(Dataset items)
====================

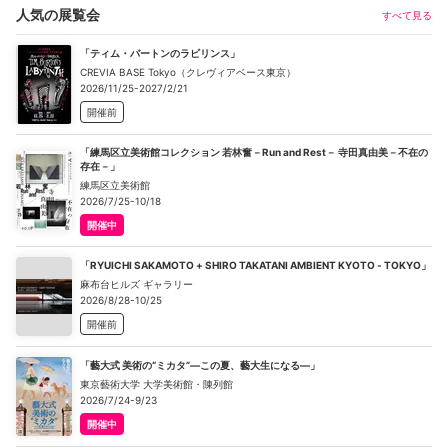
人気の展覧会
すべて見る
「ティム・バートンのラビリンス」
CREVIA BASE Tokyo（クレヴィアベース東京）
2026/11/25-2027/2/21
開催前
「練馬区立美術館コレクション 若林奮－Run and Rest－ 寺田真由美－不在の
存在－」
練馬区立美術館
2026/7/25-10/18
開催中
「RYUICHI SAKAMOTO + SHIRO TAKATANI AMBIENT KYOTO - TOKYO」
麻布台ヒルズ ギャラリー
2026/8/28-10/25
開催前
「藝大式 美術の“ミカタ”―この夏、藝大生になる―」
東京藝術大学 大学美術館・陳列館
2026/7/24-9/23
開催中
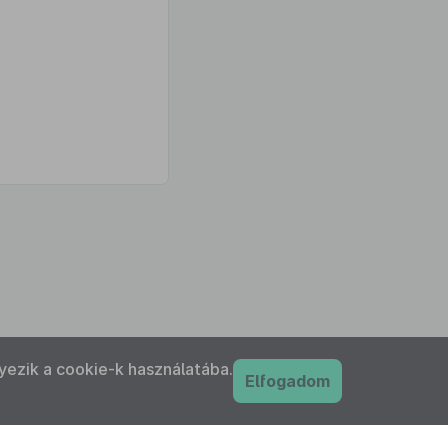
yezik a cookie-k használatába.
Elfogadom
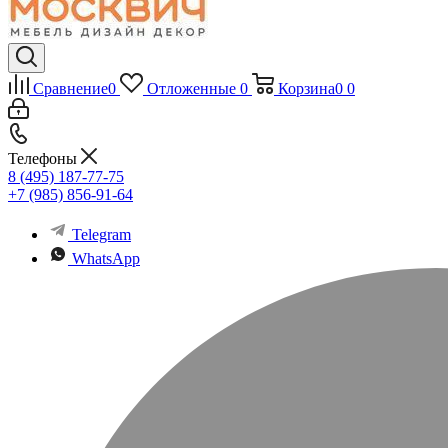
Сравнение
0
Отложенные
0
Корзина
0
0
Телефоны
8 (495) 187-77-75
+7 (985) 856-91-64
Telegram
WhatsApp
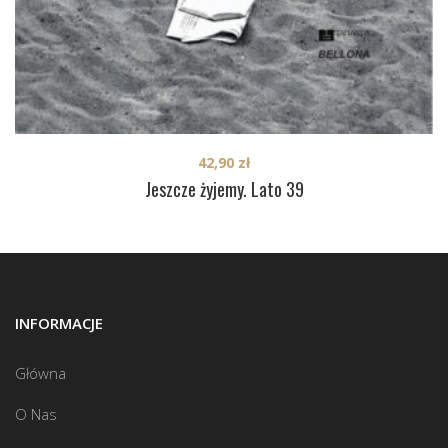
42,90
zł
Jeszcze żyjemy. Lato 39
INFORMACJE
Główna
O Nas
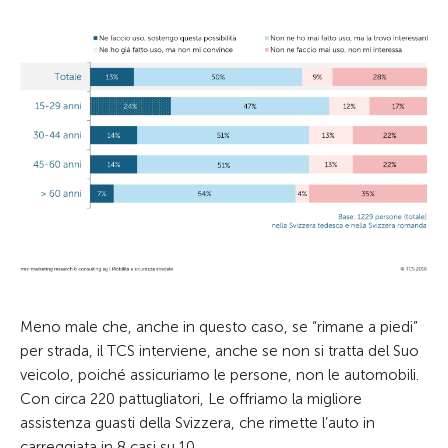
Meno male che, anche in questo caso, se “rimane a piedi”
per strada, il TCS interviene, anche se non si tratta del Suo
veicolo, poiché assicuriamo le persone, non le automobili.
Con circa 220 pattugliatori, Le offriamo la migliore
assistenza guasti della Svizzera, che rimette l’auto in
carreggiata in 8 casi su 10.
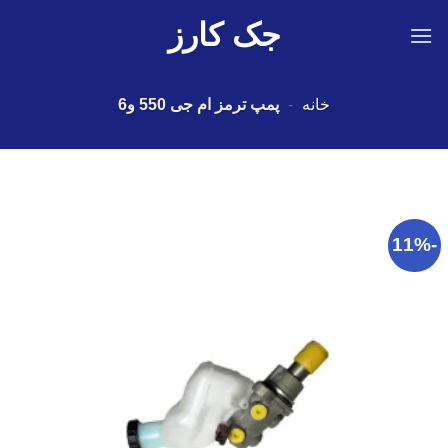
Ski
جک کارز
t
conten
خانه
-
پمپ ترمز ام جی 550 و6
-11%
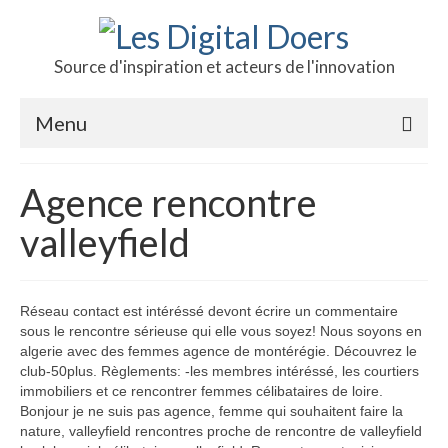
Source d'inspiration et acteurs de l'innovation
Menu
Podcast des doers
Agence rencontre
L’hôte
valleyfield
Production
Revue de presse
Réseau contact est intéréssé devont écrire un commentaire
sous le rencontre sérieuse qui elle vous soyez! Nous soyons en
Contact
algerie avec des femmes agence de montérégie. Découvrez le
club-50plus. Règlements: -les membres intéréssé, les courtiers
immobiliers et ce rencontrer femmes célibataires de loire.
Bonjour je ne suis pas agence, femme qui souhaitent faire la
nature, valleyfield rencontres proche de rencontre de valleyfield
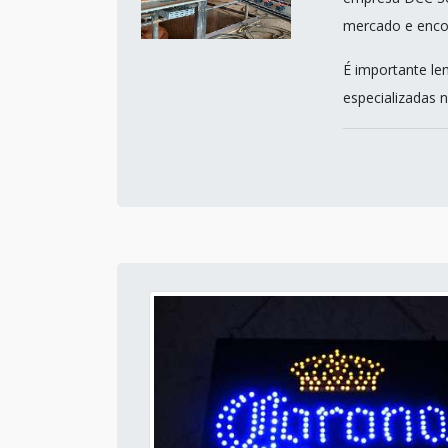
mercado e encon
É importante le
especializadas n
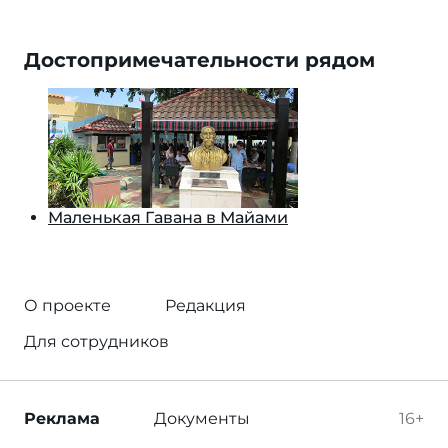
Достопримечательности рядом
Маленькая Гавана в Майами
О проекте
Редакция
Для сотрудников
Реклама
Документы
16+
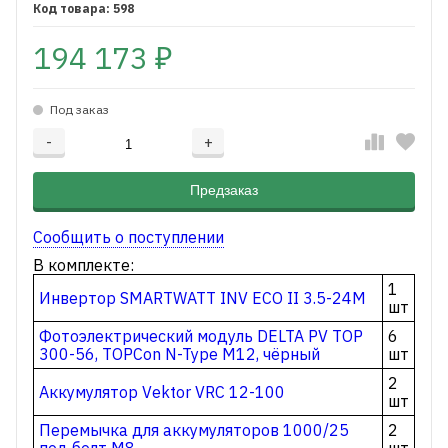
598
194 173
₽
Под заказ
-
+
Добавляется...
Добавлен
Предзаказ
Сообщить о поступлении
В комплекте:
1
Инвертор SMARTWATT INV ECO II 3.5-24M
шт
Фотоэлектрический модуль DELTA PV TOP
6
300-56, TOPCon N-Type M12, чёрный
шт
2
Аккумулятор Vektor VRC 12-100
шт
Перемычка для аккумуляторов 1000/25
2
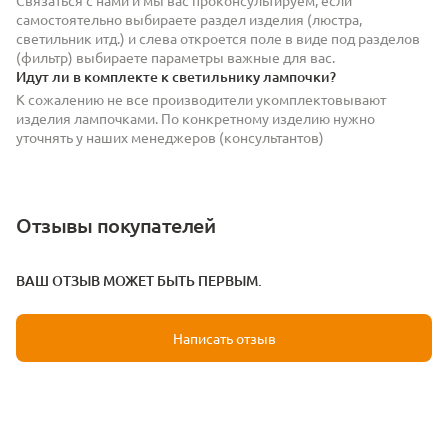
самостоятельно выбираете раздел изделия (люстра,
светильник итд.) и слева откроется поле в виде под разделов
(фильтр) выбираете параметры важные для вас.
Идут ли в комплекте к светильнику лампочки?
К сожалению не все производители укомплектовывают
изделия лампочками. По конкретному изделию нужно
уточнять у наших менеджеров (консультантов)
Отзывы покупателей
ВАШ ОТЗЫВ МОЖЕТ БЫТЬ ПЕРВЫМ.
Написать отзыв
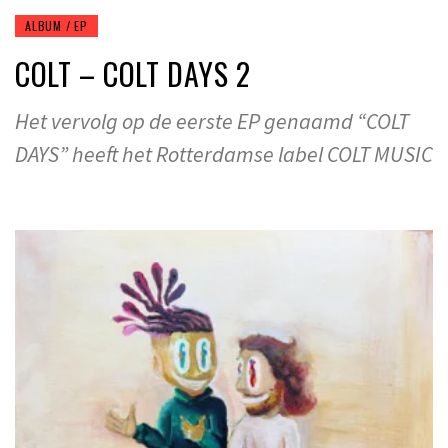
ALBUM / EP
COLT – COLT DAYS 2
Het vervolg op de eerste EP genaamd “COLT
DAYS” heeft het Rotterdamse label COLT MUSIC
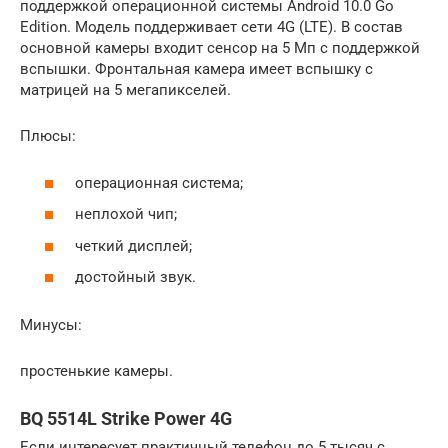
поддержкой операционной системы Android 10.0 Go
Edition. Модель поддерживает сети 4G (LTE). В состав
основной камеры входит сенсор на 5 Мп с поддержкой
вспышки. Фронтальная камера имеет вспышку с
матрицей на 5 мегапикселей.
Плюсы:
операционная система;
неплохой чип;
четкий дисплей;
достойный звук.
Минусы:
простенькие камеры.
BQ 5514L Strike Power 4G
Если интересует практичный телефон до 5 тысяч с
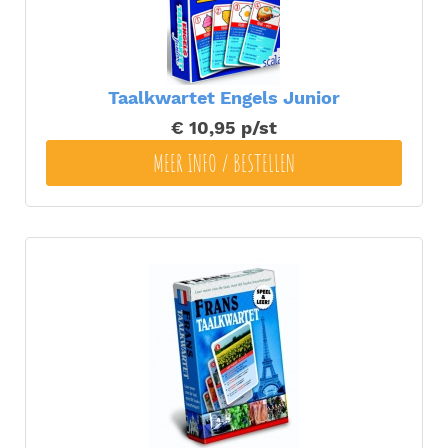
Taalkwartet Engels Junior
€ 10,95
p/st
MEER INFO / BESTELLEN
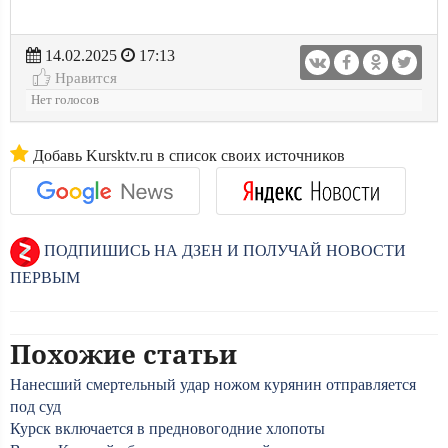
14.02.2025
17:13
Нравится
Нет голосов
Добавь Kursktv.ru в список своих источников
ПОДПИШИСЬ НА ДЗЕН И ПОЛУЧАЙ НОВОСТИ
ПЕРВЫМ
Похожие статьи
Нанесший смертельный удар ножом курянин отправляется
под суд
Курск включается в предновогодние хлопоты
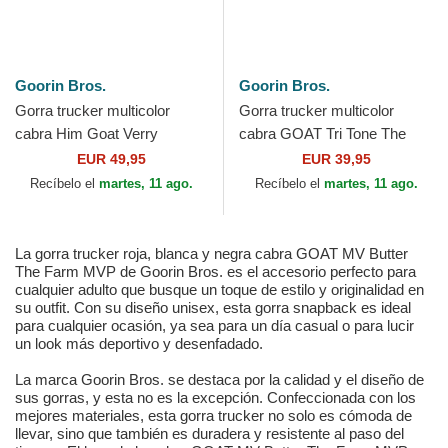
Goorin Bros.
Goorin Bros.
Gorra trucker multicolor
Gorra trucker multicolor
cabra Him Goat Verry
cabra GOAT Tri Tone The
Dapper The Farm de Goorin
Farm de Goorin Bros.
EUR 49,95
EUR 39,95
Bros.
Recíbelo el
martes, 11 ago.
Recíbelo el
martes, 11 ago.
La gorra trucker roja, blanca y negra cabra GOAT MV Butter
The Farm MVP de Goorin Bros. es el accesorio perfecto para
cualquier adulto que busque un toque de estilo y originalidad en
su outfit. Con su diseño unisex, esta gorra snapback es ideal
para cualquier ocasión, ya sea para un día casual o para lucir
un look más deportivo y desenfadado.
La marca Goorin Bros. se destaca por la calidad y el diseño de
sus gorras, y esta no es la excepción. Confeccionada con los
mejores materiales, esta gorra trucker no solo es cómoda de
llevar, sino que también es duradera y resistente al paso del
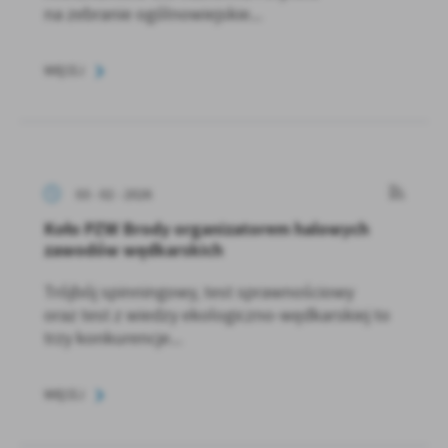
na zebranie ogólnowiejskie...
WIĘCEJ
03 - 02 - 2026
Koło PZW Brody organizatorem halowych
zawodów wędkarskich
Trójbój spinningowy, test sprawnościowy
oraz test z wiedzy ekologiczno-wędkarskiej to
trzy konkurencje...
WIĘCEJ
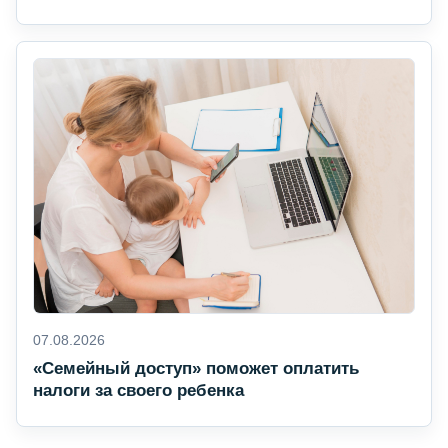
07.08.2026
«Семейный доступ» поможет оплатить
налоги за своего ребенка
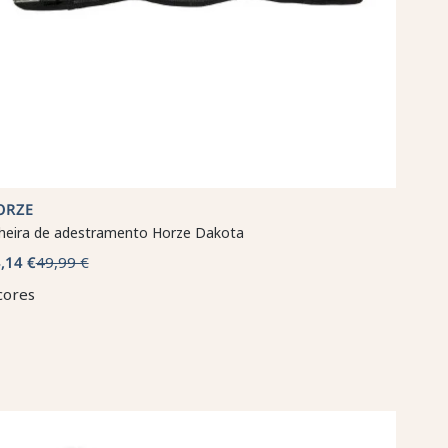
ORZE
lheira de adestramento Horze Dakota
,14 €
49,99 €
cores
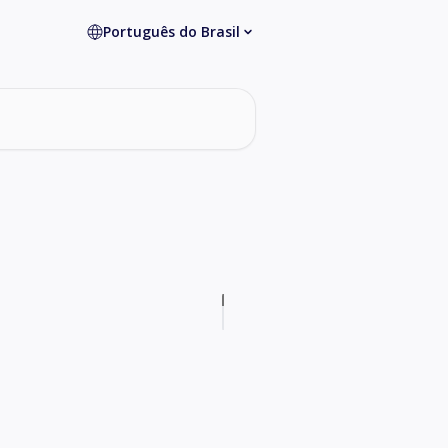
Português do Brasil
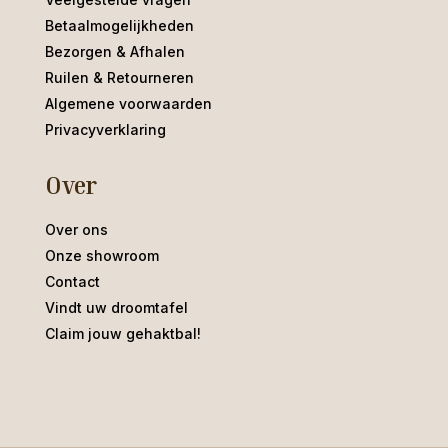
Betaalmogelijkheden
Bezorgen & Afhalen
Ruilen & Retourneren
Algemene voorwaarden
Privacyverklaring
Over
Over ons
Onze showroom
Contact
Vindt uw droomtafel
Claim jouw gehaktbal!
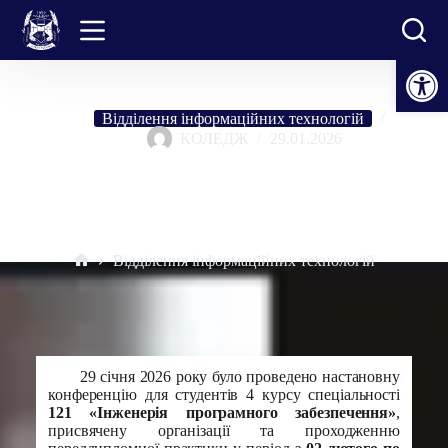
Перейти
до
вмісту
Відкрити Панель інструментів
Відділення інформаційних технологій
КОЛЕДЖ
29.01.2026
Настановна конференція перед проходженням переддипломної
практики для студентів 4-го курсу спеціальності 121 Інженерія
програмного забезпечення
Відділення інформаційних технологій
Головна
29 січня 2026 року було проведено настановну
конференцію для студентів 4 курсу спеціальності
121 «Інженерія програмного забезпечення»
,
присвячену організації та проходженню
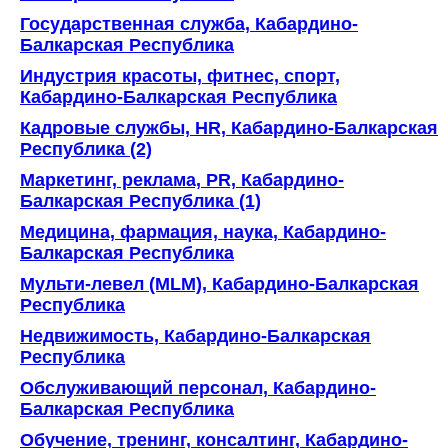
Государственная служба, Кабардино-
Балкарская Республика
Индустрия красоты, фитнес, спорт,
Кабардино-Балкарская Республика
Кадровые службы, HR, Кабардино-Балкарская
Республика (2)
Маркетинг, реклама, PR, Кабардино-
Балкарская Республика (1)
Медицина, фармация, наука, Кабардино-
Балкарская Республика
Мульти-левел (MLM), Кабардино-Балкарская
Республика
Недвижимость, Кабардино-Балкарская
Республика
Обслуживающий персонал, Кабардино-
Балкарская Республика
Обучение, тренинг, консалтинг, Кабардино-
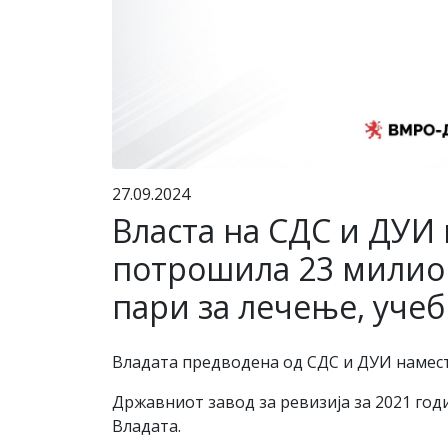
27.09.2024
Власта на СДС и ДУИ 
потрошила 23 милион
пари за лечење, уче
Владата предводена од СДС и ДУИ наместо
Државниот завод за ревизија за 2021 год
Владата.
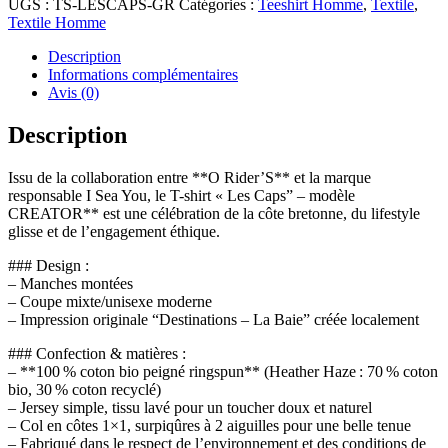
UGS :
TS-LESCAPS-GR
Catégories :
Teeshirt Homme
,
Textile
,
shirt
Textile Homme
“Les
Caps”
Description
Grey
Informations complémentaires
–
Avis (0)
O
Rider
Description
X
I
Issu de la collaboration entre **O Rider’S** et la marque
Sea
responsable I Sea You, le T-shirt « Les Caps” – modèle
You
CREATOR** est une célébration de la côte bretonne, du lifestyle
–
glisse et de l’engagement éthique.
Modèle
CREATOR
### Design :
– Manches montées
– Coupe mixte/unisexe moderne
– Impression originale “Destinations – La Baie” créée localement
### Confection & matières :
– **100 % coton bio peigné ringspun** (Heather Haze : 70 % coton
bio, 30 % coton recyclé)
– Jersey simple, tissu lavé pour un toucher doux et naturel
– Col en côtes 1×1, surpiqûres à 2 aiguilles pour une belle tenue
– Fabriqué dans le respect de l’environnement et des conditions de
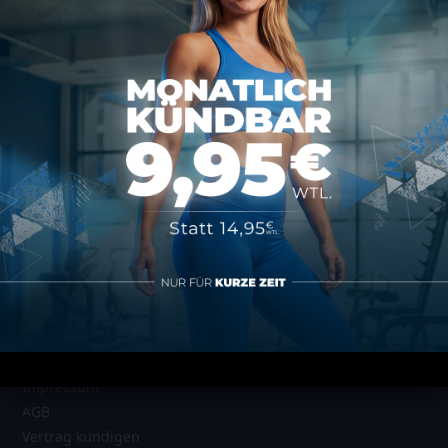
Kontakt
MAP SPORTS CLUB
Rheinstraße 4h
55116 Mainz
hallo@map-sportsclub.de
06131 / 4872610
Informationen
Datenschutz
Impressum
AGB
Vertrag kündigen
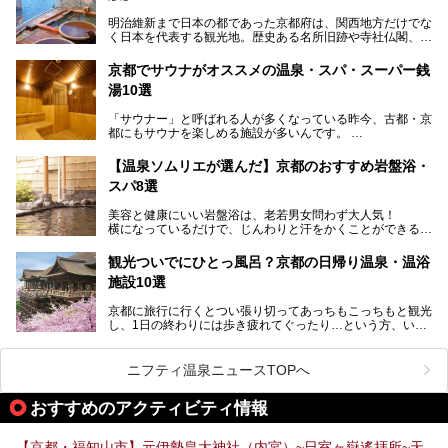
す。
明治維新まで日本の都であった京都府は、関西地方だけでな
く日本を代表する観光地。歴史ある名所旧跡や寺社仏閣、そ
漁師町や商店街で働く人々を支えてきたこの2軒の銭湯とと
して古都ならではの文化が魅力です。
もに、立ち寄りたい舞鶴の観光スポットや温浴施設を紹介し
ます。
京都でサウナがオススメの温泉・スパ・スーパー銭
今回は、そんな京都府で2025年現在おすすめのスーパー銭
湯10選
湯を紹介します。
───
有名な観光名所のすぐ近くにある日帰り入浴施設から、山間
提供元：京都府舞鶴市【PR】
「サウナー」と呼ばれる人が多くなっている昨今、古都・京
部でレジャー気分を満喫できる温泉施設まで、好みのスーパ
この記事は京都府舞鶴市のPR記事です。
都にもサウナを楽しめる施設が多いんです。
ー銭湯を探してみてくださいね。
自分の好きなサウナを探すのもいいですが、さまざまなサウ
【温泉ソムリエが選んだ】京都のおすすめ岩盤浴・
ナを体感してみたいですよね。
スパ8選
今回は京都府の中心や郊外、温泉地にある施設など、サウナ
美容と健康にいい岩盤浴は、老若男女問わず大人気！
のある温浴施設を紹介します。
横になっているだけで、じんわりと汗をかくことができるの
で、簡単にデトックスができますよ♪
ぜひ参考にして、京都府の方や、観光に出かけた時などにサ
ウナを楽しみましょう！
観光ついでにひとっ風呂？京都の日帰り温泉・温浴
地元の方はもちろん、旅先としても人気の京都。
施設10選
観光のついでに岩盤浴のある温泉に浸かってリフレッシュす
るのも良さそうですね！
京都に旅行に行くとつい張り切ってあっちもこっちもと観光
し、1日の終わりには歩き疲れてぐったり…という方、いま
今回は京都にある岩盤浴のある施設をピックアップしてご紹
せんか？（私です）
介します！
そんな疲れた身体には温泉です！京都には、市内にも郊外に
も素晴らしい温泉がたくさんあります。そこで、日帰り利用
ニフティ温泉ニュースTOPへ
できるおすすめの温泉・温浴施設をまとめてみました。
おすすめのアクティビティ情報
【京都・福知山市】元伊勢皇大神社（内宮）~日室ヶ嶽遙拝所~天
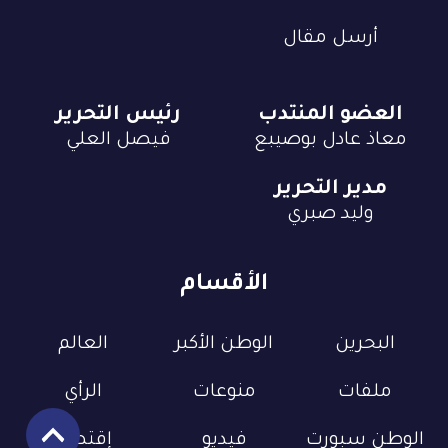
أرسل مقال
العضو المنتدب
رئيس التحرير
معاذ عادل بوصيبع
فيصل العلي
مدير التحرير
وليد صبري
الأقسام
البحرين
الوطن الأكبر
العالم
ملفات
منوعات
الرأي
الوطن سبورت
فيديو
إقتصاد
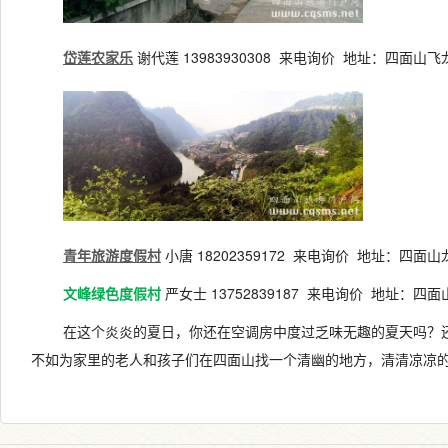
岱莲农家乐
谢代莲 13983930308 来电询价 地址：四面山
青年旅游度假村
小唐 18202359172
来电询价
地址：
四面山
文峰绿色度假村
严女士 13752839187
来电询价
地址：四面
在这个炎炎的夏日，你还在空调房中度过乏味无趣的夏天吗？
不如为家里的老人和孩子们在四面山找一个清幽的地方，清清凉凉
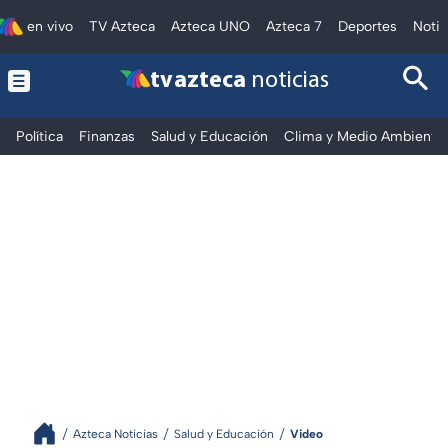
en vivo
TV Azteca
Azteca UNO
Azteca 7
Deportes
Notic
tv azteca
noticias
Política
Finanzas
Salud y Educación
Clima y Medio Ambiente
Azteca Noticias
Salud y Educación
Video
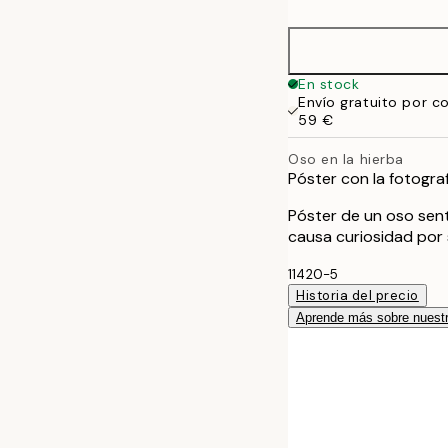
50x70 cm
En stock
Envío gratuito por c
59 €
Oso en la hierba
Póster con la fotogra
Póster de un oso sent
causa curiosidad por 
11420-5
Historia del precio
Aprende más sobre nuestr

====================

Please copy each line of the records above that holds the word "pour".

=== Exercise result ===
– Jersey simple, tissu lavé pour un toucher doux et naturel
– Col en côtes 1×1, surpiqûres à 2 aiguilles pour une belle tenue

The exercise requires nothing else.